We went to gather blueberries from East Tx yesterday.
No,not here.


The blueberries came all the way from Blueberry Hill Farms in Edom, TX, but we only had to drive to Richardson. It was all a bit clandestine - people coming and going from a non-descript office building under the DART tracks to get their berry fix. Well worth it though, we got to savor the results of a trip to the berry farm with no bending and reaching in the hot sun, no extra miles on the car and no delivery charges. Only $20 for a huge gallon bag of hand picked the same day, fresh, organic, juicy, wonderful berries. They said they'll be back with more (let me know if you want some - I can hook you up).

Bluberries growing on the city sidewalk!

Picked fresh!

We have gone to pick our own blueberries for a few summers now, but it didn't look like we were going to make it this year. I was so excited when I received the email that the berries would be coming to us instead.  

Claire made us a pie for breakfast!

10 July 2010

Pet Food Crisis

This morning we were out of dog food. And chicken food. And now cat food. The humans are in big trouble. A trip to the pet store and feed store is in our very near future, but in the meantime, I had to get creative with the snacks. The dogs had salad which was accepted eagerly, although some was put on the floor to be sorted through.

The chickens also had salad; they were very happy at this news. These used to be the ends of a watermelon. Chickens like watermelon.

The cats got lucky and polished off the last pouch of moist food in the cupboard (it was actually puppy food, but don't tell anyone).
I'd best be off to stock up before there's a mutiny at dinner time!

05 July 2010


There's nothing like a hurricane to put some excitment into a trip to the beach. A week or so before we planned to head down to the South Texas coast to Rockport, a large mass of clouds appeared in the weather forecast. Pretty soon these clouds were named Alex. One of the storm tracking models put landfall right on top of us. We weren't going to let that discourage us so off we went. The first few days of vacation included plenty of time watching the Weather Channel. The day before the storm hit, things got wild.
This is the bay coming over the sea wall.
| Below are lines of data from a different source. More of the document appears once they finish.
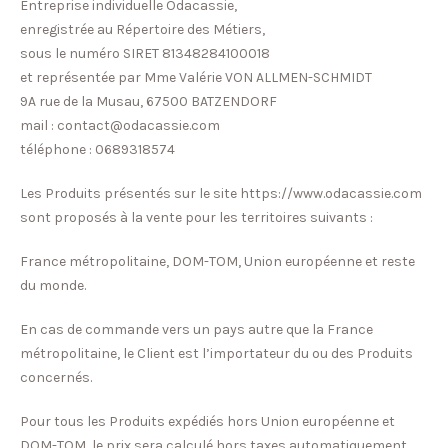
Entreprise individuelle Odacassie,
enregistrée au Répertoire des Métiers,
sous le numéro SIRET 81348284100018
et représentée par Mme Valérie VON ALLMEN-SCHMIDT
9A rue de la Musau, 67500 BATZENDORF
mail : contact@odacassie.com
téléphone : 0689318574
Les Produits présentés sur le site https://www.odacassie.com
sont proposés à la vente pour les territoires suivants :
France métropolitaine, DOM-TOM, Union européenne et reste
du monde.
En cas de commande vers un pays autre que la France
métropolitaine, le Client est l’importateur du ou des Produits
concernés.
Pour tous les Produits expédiés hors Union européenne et
DOM-TOM, le prix sera calculé hors taxes automatiquement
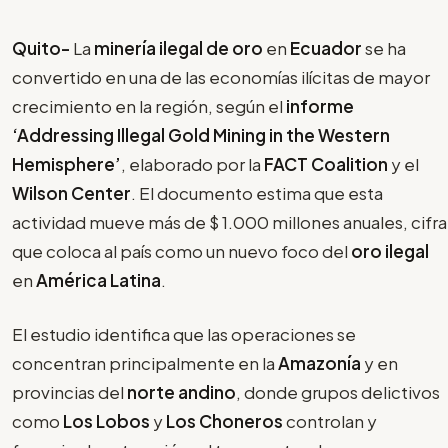
Quito-
La
minería ilegal de oro
en
Ecuador
se ha
convertido en una de las economías ilícitas de mayor
crecimiento en la región, según el
informe
‘Addressing Illegal Gold Mining in the Western
Hemisphere’
, elaborado por la
FACT Coalition
y el
Wilson Center
. El documento estima que esta
actividad mueve más de $ 1.000 millones anuales, cifra
que coloca al país como un nuevo foco del
oro ilegal
en
América Latina
.
El estudio identifica que las operaciones se
concentran principalmente en la
Amazonía
y en
provincias del
norte andino
, donde grupos delictivos
como
Los Lobos
y
Los Choneros
controlan y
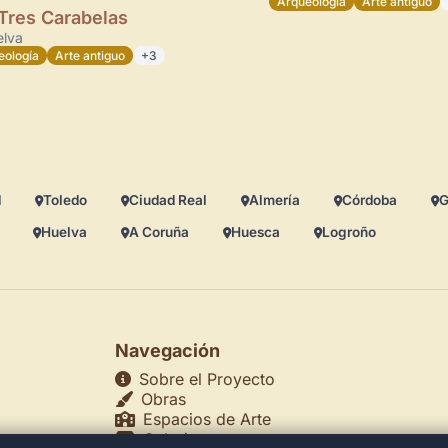
Arqueología
Arte antiguo
Tres Carabelas
lva
eología
Arte antiguo
+3
d
Toledo
Ciudad Real
Almería
Córdoba
G
Huelva
A Coruña
Huesca
Logroño
Navegación
Sobre el Proyecto
Obras
Espacios de Arte
Galerías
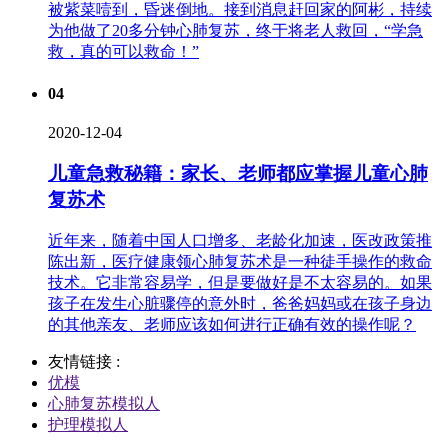
被紫菜噎到，昏迷倒地。接到消息赶回家的阿彬，持续
为他做了20多分钟心肺复苏，终于将老人救回，“学急
救，真的可以救命！”
04
2020-12-04
儿童急救秘籍：家长、老师都应掌握儿童心肺
复苏术
近年来，随着中国人口增多、老龄化加速，医改政策推
陈出新，医疗健康领心肺复苏术是一种徒手操作的救命
技术。它非常容易学，但是要做好是不太容易的。如果
孩子在发生心脏骤停的意外时，爸爸妈妈或在孩子身边
的其他亲友、老师应该如何进行正确有效的操作呢？
友情链接 :
优模
心肺复苏模拟人
护理模拟人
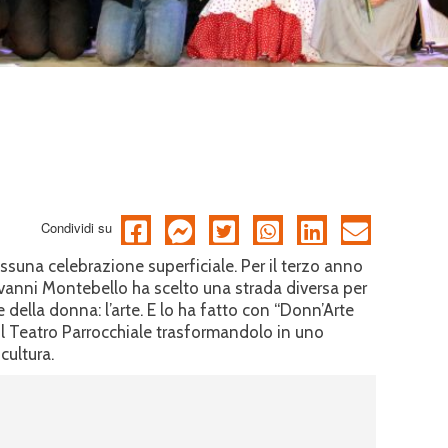
Condividi su
suna celebrazione superficiale. Per il terzo anno
vanni Montebello ha scelto una strada diversa per
 della donna: l’arte. E lo ha fatto con “Donn’Arte
 il Teatro Parrocchiale trasformandolo in uno
cultura.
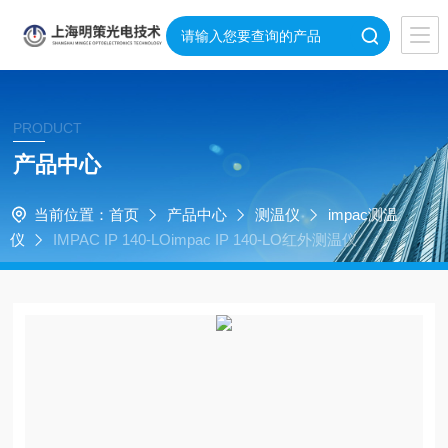
PRODUCT
产品中心
当前位置：
首页
产品中心
测温仪
impac测温
仪
IMPAC IP 140-LOimpac IP 140-LO红外测温仪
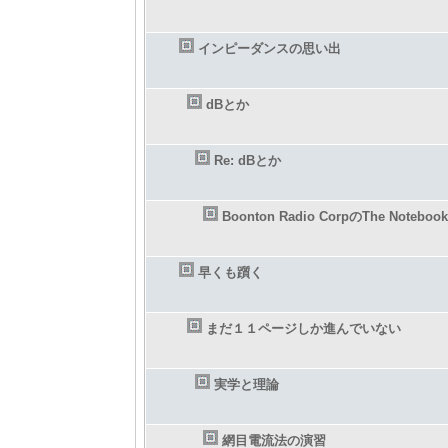
インピーダンスの思い出
dBとか
Re: dBとか
Boonton Radio CorpのThe Notebook
早くも躓く
まだ１１ページしか進んでいない
実学と理論
網目電流法の演習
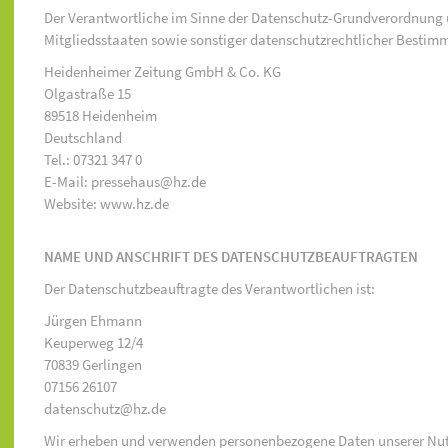
Der Verantwortliche im Sinne der Datenschutz-Grundverordnung 
Mitgliedsstaaten sowie sonstiger datenschutzrechtlicher Bestimm
Heidenheimer Zeitung GmbH & Co. KG
Olgastraße 15
89518 Heidenheim
Deutschland
Tel.: 07321 347 0
E-Mail: pressehaus@hz.de
Website: www.hz.de
NAME UND ANSCHRIFT DES DATENSCHUTZBEAUFTRAGTEN
Der Datenschutzbeauftragte des Verantwortlichen ist:
Jürgen Ehmann
Keuperweg 12/4
70839 Gerlingen
07156 26107
datenschutz@hz.de
Wir erheben und verwenden personenbezogene Daten unserer Nutzer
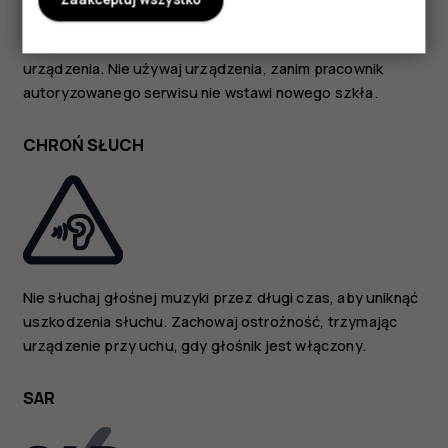
szkło się stłucze, nie dotykaj szklanych części
urządzenia i nie próbuj wyjmować odłamków szkła z
urządzenia. Nie używaj urządzenia, zanim pracownik
autoryzowanego serwisu nie wstawi nowego szkła.
CHROŃ SŁUCH
Nie słuchaj głośnej muzyki przez długi czas, aby uniknąć
uszkodzenia słuchu. Zachowaj ostrożność, trzymając
urządzenie przy uchu, gdy głośnik jest włączony.
SAR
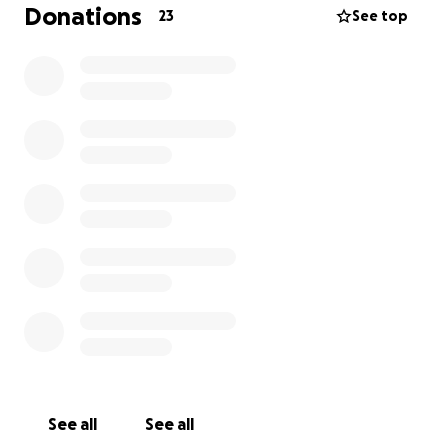
Donations
23
See top
See all
See all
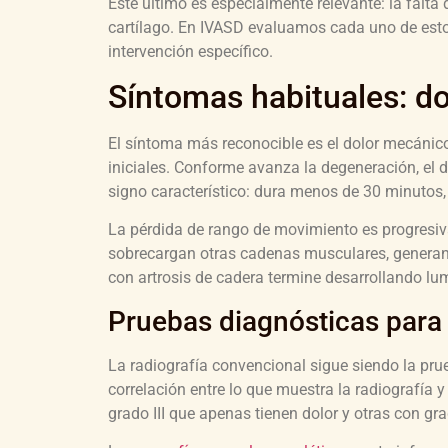
Este último es especialmente relevante: la falta 
cartílago. En IVASD evaluamos cada uno de esto
intervención específico.
Síntomas habituales: dol
El síntoma más reconocible es el dolor mecánico
iniciales. Conforme avanza la degeneración, el d
signo característico: dura menos de 30 minutos, a
La pérdida de rango de movimiento es progresi
sobrecargan otras cadenas musculares, generan
con artrosis de cadera termine desarrollando l
Pruebas diagnósticas para 
La radiografía convencional sigue siendo la prueb
correlación entre lo que muestra la radiografía y
grado III que apenas tienen dolor y otras con gr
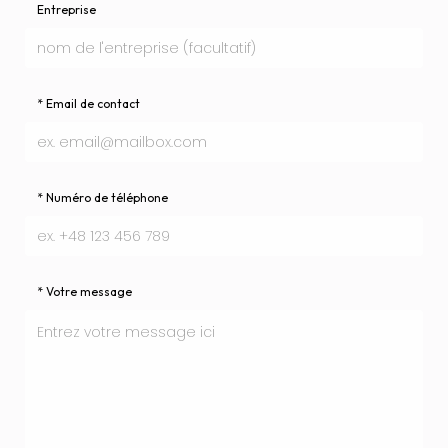
Entreprise
* Email de contact
* Numéro de téléphone
* Votre message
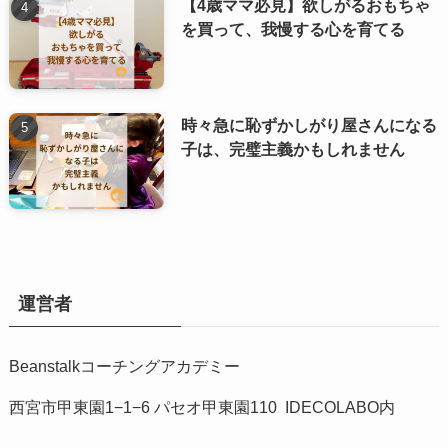
【4歳ママ必見】欲しがるおもちゃ
を買って、我慢する心を育てる
時々急に恥ずかしがり屋さんになる
子は、完璧主義かもしれません
運営者
Beanstalkコーチングアカデミー
西宮市甲東園1−1−6 パセオ甲東園110 IDECOLABO内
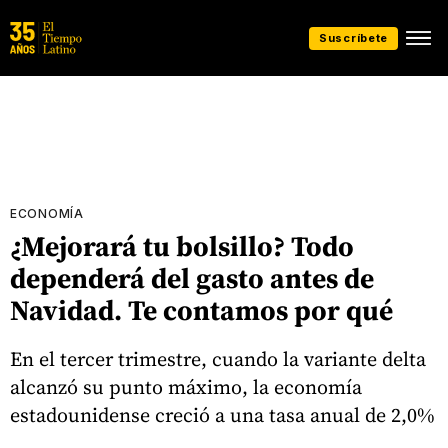
Suscríbete
ECONOMÍA
¿Mejorará tu bolsillo? Todo
dependerá del gasto antes de
Navidad. Te contamos por qué
En el tercer trimestre, cuando la variante delta
alcanzó su punto máximo, la economía
estadounidense creció a una tasa anual de 2,0%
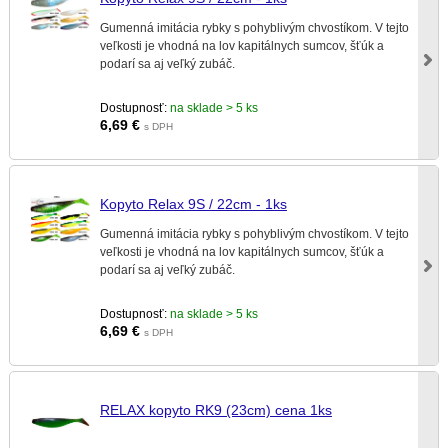
Gumenná imitácia rybky s pohyblivým chvostíkom. V tejto
veľkosti je vhodná na lov kapitálnych sumcov, šťúk a
podarí sa aj veľký zubáč.
Dostupnosť:
na sklade > 5 ks
6,69
€
s DPH
Kopyto Relax 9S / 22cm - 1ks
Gumenná imitácia rybky s pohyblivým chvostíkom. V tejto
veľkosti je vhodná na lov kapitálnych sumcov, šťúk a
podarí sa aj veľký zubáč.
Dostupnosť:
na sklade > 5 ks
6,69
€
s DPH
RELAX kopyto RK9 (23cm) cena 1ks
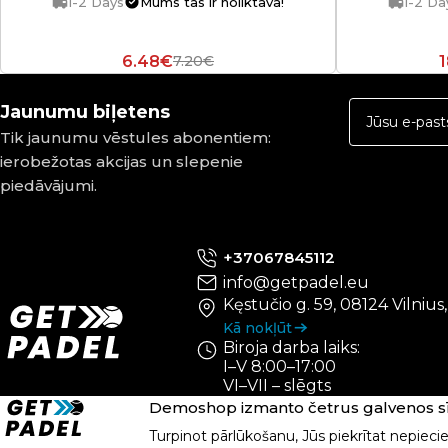
1-2 Days
Mums tas ir noliktavā!
1-2 Da
6.48€
7.20€
Jaunumu biļetens
Tik jaunumu vēstules abonentiem:
ierobežotas akcijas un slepenie
piedāvājumi.
+37067845112
info@getpadel.eu
Kęstučio g. 59, 08124 Vilnius
Kā nokļūt
Biroja darba laiks:
I–V 8:00–17:00
VI–VII – slēgts
Demoshop izmanto četrus galvenos sīk
Turpinot pārlūkošanu, Jūs piekrītat nepiec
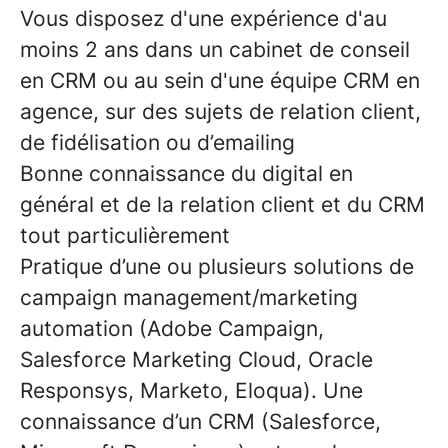
Vous disposez d'une expérience d'au
moins 2 ans dans un cabinet de conseil
en CRM ou au sein d'une équipe CRM en
agence, sur des sujets de relation client,
de fidélisation ou d’emailing
Bonne connaissance du digital en
général et de la relation client et du CRM
tout particulièrement
Pratique d’une ou plusieurs solutions de
campaign management/marketing
automation (Adobe Campaign,
Salesforce Marketing Cloud, Oracle
Responsys, Marketo, Eloqua). Une
connaissance d’un CRM (Salesforce,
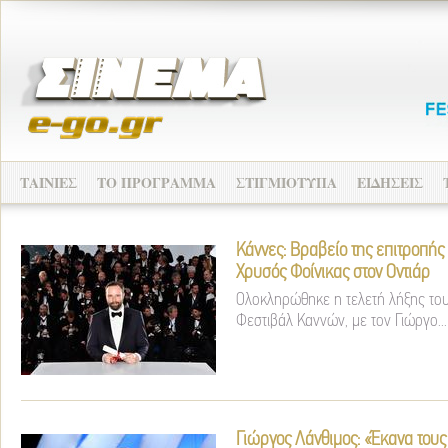
ΤΑΙΝΙΕΣ
ΤΟ ΠΡΟΓΡΑΜΜΑ
ΣΤΙΓΜΙΟΤΥΠΑ
ΕΙΔΗΣΕΙΣ
Κάννες: Βραβείο της επιτροπής
Χρυσός Φοίνικας στον Οντιάρ
Ολοκληρώθηκε η τελετή λήξης του
Φεστιβάλ Καννών, με τον Γιώργο...
Γιώργος Λάνθιμος: «Έκανα τους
Note the electrical transformer in the foreground. We'll discuss it later.
Being the adventurous types, we found it necessary to go out for a drive during all of this. When we came home, the garage door didn't open. (This was the first clue). Perhaps it was stuck. The quiet house, lacking the hum of the air conditioner and refrigerator confirmed the real story - the power was out. It was still light so we were not concerned, surely it will come back on soon. At dusk we decided to look for flashlights. No. Back to the HEB. After a lovely candlelight dinner off the grill (aha, not electric) we called it a night.
I opened one eye in the morning to search for small red lights on various plugged in things. No. House still quiet. Coffee maker requires electricity - not good. Maybe it will be back on when we return from the restaurant. No. Whoever decided that it was a good idea to install a transformer five feet from the bay was not planning ahead. This is a coastal town where there might be some expectation of high waves. The guys who were out all night working on it agreed that it was not such great planning. Thanks to their hard work, the power finally came on. 24 hours after going off.   
Alex ended up as a category 1 hurricane that hit about 250 miles south of us. The outer bands of the storm were quite large and covered a huge area. The high water and flooding was extensive.